Material to process:

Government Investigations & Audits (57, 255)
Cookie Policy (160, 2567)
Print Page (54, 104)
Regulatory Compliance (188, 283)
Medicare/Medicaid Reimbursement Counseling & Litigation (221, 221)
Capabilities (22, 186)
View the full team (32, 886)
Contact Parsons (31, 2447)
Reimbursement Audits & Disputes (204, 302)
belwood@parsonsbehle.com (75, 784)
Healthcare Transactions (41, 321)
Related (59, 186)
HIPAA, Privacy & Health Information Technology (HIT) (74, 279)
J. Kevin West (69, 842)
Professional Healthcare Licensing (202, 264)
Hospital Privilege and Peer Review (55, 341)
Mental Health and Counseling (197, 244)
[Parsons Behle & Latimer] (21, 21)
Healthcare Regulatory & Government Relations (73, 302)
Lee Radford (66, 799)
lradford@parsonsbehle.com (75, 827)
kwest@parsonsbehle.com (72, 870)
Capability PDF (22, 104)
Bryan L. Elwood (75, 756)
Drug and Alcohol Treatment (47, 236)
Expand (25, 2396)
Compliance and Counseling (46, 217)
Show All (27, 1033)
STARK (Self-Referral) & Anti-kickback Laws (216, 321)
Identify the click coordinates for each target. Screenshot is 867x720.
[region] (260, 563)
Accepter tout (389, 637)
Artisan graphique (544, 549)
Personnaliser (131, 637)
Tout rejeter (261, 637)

---

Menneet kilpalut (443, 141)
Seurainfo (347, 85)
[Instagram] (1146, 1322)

What is required: Reproduce the lines of the entries above from the one with "Government Investigations & Audits (57, 255)" to the one with "Lee Radford (66, 799)", both included, exactly and without any other line.

Response:
Government Investigations & Audits (57, 255)
Cookie Policy (160, 2567)
Print Page (54, 104)
Regulatory Compliance (188, 283)
Medicare/Medicaid Reimbursement Counseling & Litigation (221, 221)
Capabilities (22, 186)
View the full team (32, 886)
Contact Parsons (31, 2447)
Reimbursement Audits & Disputes (204, 302)
belwood@parsonsbehle.com (75, 784)
Healthcare Transactions (41, 321)
Related (59, 186)
HIPAA, Privacy & Health Information Technology (HIT) (74, 279)
J. Kevin West (69, 842)
Professional Healthcare Licensing (202, 264)
Hospital Privilege and Peer Review (55, 341)
Mental Health and Counseling (197, 244)
[Parsons Behle & Latimer] (21, 21)
Healthcare Regulatory & Government Relations (73, 302)
Lee Radford (66, 799)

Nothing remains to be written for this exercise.